IR-4, on the other hand, works with land-grant researchers and EPA to make sure specialty crops get at least some sort of access to those pesticides. An IR-4 trial, for example, will study an existing pesticide to see if it works on a certain specialty crop. The data goes to EPA, which decides if the pesticide should be registered for use on that crop.

Since 1963, IR-4 has facilitated more than 25,000 registrations of pest control products for growers of fruits, vegetables, herbs, flowers, ornamentals and other specialty crops, according to an IR-4 press release.

No one from NIFA wanted to speak to me on the record, but a public affairs specialist sent me some background information about NIFA’s budget proposal. According to that information, the proposed merger would not eliminate funding from any of the programs involved, and the “consolidation will allow NIFA to continue to address critical pest management issues, but to do so in a way that best uses the agency’s monetary and staff resources.”

Most of the funded activities would be for IPM projects, according to NIFA.

Rich Bonanno, president of the Massachusetts Farm Bureau Federation, said IR-4’s mission goes well beyond Integrated Pest Management.

Baron agreed that IR-4’s present mission would not fit the proposed Crop Protection program’s priorities.
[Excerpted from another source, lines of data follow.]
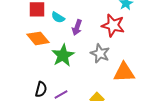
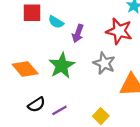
orange diamond: (38, 38) -> (25, 69), moved
black semicircle: (41, 89) -> (37, 105), turned 42

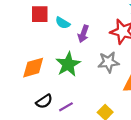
gray star: (104, 63) -> (108, 62), turned -30
orange diamond: (25, 69) -> (33, 68), turned -65

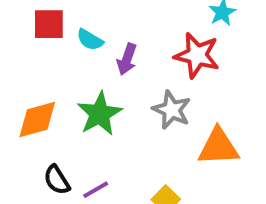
gray star: (108, 62) -> (172, 110), turned 30
black semicircle: (44, 101) -> (57, 180), turned 91

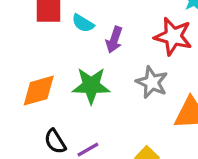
green star: (100, 114) -> (91, 86), turned 30

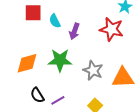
cyan semicircle: (83, 23) -> (55, 21), turned 32
gray star: (152, 82) -> (93, 70), moved

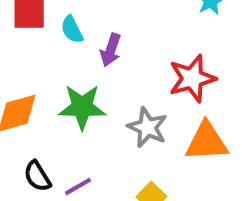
red star: (112, 29) -> (192, 78), moved, turned -30

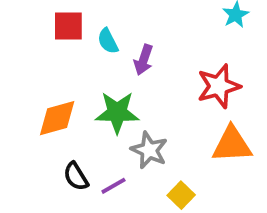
gray star: (147, 127) -> (149, 150), moved

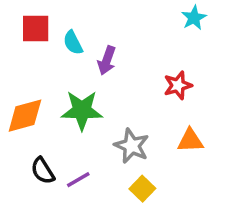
red star: (219, 86) -> (178, 85), size x0.7
orange triangle: (232, 144) -> (190, 141), size x0.7
gray star: (149, 150) -> (132, 146), moved

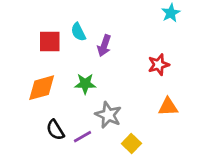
red square: (36, 28) -> (50, 42), moved
green star: (82, 110) -> (85, 84), size x0.7
gray star: (132, 146) -> (108, 115), moved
He also said that even if NIFA were to maintain its current level of funding, IR-4 could still lose 30 percent of that.

A program like IR-4 that gets federal grants but is housed by a host institution (such as Rutgers) usually has to give some of that funding to its host to recoup housing costs. Currently, IR-4 is exempt from that requirement, but could lose that exemption if NIFA merges it with the other programs. That’s what would lead to the 30 percent cut, Baron said.

Of course, President Obama’s budget proposal is just that: a proposal. Congress has to approve it, and it’s highly unlikely it will survive the process intact.

Baron has heard scuttlebutt to the effect that Congress is committed to finalizing a budget before the November election, but nobody can predict what will happen with any certainty. If the president’s budget was to pass intact, however, IR-4 as we know it would disappear. He hopes that won’t happen.

“Hopefully, next year we can talk about the 50th anniversary of IR-4,” Baron said.